Developmental potential of human oocytes matured in vitro followed by vitrification and activation

Patrick Imesch; David Scheiner; Min Xie; Daniel Fink; Erwin Macas; Raghvendra Dubey; Bruno Imthurn

doi:10.1186/1757-2215-6-30

Developmental potential of human oocytes matured in vitro followed by vitrification and activation

J Ovarian Res. 2013 Apr 18:6:30. doi: 10.1186/1757-2215-6-30. eCollection 2013.

Authors

Patrick Imesch¹, David Scheiner¹, Min Xie², Daniel Fink¹, Erwin Macas², Raghvendra Dubey², Bruno Imthurn²

Affiliations

¹ Department of Gynecology, University Hospital Zurich, Frauenklinikstrasse 10, Zurich, CH-8091, Switzerland.
² Division of Reproductive Endocrinology, University Hospital Zurich, Zurich, CH-8091, Switzerland.

Abstract

Background: Oocyte in vitro maturation (IVM) and cryopreservation at the time of routine ovarian tissue freezing may be offered to cancer patients as an additional option for fertility preservation. This study aimed to investigate the developmental capacity of oocytes isolated from unstimulated ovaries.

Methods: Immature oocytes (n = 63) from seven consenting premenopausal patients were analysed. Oocytes were collected during routine laparoscopic examination with biopsy of an ovary (cystic adnexal mass, n = 3; cervical adenocarcinoma, n = 2) or oophorectomy (sex reassignment surgery, n = 2) without previous stimulation of the ovaries. The stage of the patient's menstrual cycle was not considered. Oocytes in all visible antral follicles were aspirated from ovaries, cultured in IVM medium and vitrified at the MII stage before being kept in liquid nitrogen for at least one month. After warming, oocytes were subjected to parthenogenetic activation by chemical stimulus. Their further development was recorded at intervals of 24 hours for up to 6 days of culture.

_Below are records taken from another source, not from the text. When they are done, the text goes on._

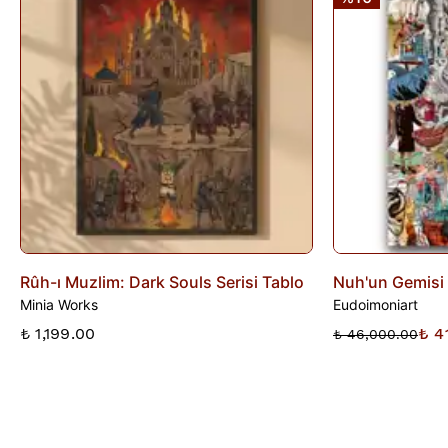
İade edilen ürünler, iade şartlarına uygun olduğu takdirde 10
gün içinde bankanıza iletilir. İade sürecini başlatmak için lütfen
İade Formu
'nu doldurunuz veya
Siparişlerim
sayfasından
iade talebi oluşturunuz.
Rûh-ı Muzlim: Dark Souls Serisi Tablo
Nuh'un Gemisi
Minia Works
Eudoimoniart
₺ 1,199.00
₺ 4
₺ 46,000.00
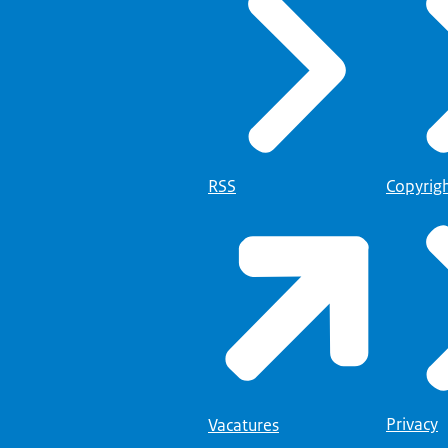
RSS
Copyrig
Privacy
Vacatures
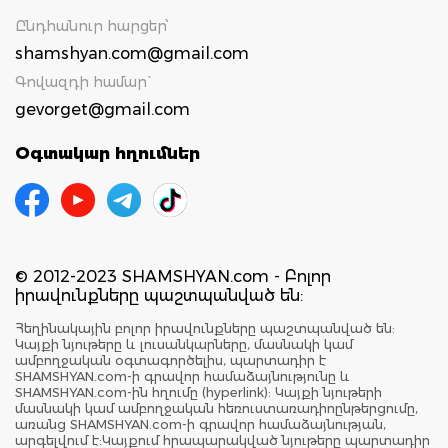
Ընդհանուր հարցեր՝
shamshyan.com@gmail.com
Գովազդի համար`
gevorget@gmail.com
Օգտակար հղումներ
© 2012-2023 SHAMSHYAN.com - Բոլոր
իրավունքները պաշտպանված են:
Հեղինակային բոլոր իրավունքները պաշտպանված են:
Կայքի նյութերը և լուսանկարները, մասնակի կամ
ամբողջական օգտագործելիս, պարտադիր է
SHAMSHYAN.com-ի գրավոր համաձայնությունը և
SHAMSHYAN.com-ին հղումը (hyperlink): Կայքի նյութերի
մասնակի կամ ամբողջական հեռուստառադիոընթերցումը,
առանց SHAMSHYAN.com-ի գրավոր համաձայնության,
արգելվում է:Կայքում հրապարակված նյութերը պարտադիր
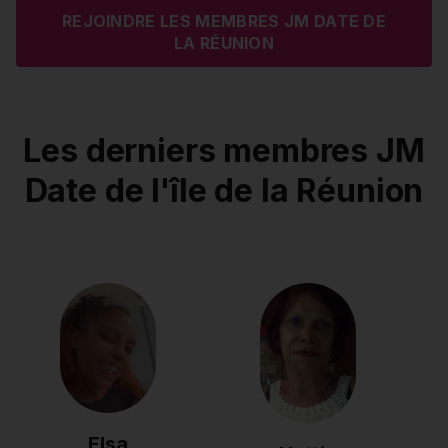
REJOINDRE LES MEMBRES JM DATE DE
LA RÉUNION
Les derniers membres JM
Date de l'île de la Réunion
Elsa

Results: 61.9% of oocytes matured in vitro within 48 hours. The survival rate after vitrification and warming was 61.5%. A total of 75% of surviving oocytes were able to respond to artificial activation, 44.4% of the parthenotes developed to early embryonic stage. However, only 1 in 18 (5.6%) of the resulting embryos reached blastocyst stage.

Conclusions: Oocytes matured in vitro from unstimulated ovaries seem to have limited developmental potential after cryopreservation and artificial activation. Although the outcome of IVM for non-stimulated oocytes is poor, it is currently the only chance besides cryopreservation of ovarian tissue for women for whom ovarian stimulation is not possible due to life circumstances. Based on our preliminary results, we suggest that the use of cryopreserved ovaries for fertility preservation in women with cancer warrants further investigation.

Keywords: Fertility preservation; In vitro maturation; Ovarian tissue; Parthenogenesis; Vitrification.